__TASK REQUIREMENTS__. Every record below is to be retyped exactly, with any pictures left out.

__TASK INPUTS__.
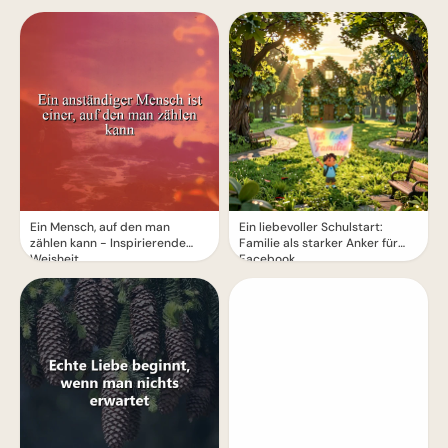
Ein Mensch, auf den man
Ein liebevoller Schulstart:
zählen kann - Inspirierende
Familie als starker Anker für
Weisheit
Facebook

__TASK RESULT__.
Ein Mensch, auf den man
Ein liebevoller Schulstart:
zählen kann - Inspirierende
Familie als starker Anker für
Weisheit
Facebook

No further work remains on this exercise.